Hoteliers will be watching if the fight for scarce workers with the allure of higher pay pressures profits as the recovery unfolds.
Hotels are continuing to wrestle with rising labor costs in the U.S., according to new research.
Through March, wages for workers at U.S. hotels are up 15 percent year-over-year, said CBRE Hotels Research, a division of real estate and investment firm CBRE. In the few years before the pandemic, the average was only 4.1 percent growth a year.
Hotels are especially facing labor inflation. Since 2020, hotel wages have grown 9.6 percent a year on average. Compare that to a smaller 6.7 percent annualized wage growth in the retail sector and an even smaller 5.3 percent average hourly earnings growth across all professions.
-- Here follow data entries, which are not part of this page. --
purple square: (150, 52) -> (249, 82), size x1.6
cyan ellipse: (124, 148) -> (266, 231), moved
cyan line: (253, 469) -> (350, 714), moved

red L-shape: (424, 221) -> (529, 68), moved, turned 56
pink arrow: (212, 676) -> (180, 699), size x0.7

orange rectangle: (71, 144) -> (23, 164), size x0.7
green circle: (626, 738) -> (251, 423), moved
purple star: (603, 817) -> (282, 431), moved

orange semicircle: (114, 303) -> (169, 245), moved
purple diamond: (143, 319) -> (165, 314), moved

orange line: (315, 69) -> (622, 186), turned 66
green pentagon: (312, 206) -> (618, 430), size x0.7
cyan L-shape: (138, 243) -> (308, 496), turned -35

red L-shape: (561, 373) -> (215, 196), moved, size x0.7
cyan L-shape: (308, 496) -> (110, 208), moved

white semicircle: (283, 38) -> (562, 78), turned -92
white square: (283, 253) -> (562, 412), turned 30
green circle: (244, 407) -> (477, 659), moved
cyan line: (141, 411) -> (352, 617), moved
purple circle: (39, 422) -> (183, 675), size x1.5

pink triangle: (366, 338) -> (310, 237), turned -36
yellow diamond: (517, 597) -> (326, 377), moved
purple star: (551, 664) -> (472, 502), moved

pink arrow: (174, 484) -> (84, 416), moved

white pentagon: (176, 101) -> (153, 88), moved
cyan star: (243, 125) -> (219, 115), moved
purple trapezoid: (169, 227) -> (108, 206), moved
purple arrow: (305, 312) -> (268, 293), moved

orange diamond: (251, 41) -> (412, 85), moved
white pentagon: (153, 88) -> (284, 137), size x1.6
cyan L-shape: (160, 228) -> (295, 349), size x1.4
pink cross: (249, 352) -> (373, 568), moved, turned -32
You might think the rise in wages is luring people to the sector. But in recent months, hotels have often endured the highest quitting rate across sectors, despite roughly 1 million job openings, according to the Labor Department.
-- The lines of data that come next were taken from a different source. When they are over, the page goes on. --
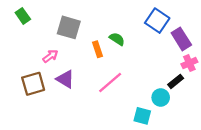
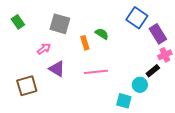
green rectangle: (23, 16) -> (18, 22), moved
pink line: (110, 83) -> (96, 72), turned 35
brown square: (33, 84) -> (27, 86), moved

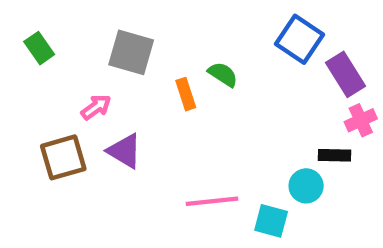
black rectangle: (153, 71) -> (335, 155), turned 40
pink line: (96, 72) -> (212, 201), moved
brown square: (27, 86) -> (63, 157), moved

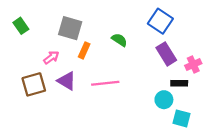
purple rectangle: (345, 74) -> (166, 54), moved
orange rectangle: (186, 94) -> (84, 50), moved, turned 42
pink line: (212, 201) -> (105, 83), moved
cyan square: (271, 221) -> (181, 118), moved

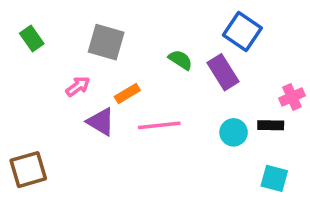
orange rectangle: (84, 50) -> (127, 93), moved, turned 35
purple rectangle: (166, 54) -> (223, 72), moved
brown square: (34, 84) -> (28, 170), moved
cyan circle: (164, 100) -> (234, 132), moved

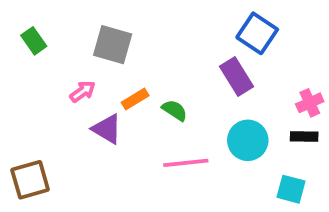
green semicircle: (180, 60) -> (175, 110), moved
pink line: (159, 125) -> (186, 163), moved
black rectangle: (271, 125) -> (304, 137), moved
cyan circle: (234, 132) -> (248, 140), size x1.4

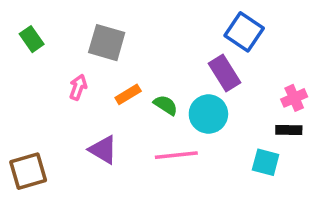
pink arrow: (83, 92) -> (78, 87), turned -35
purple triangle: (107, 129) -> (103, 150), moved
cyan circle: (248, 140) -> (208, 114), moved
cyan square: (291, 189) -> (266, 162), moved

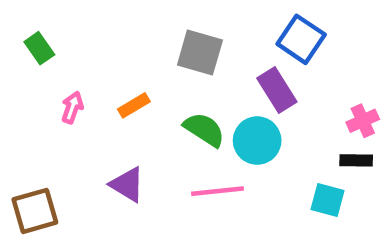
gray square: (107, 43) -> (200, 53), moved
pink arrow: (78, 87) -> (72, 108), moved
orange rectangle: (128, 94) -> (134, 105), moved
green semicircle: (166, 105) -> (204, 130), size x1.4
The labor crunch has no end in sight, said CBRE’s Hotels State of the Union report.
In the U.S., the number of job openings per hotel is 50 percent above the 2019 average, CBRE Hotels Research said — having analyzed data from the U.S. Bureau of Labor and CoStar, which sells commercial real-estate data. The hotel sector has a 5.9 percent unemployment rate, still a good amount over the national average of 3.6 percent in March across sectors.
The labor crunch is happening as Americans hit the road again in potentially record-setting numbers.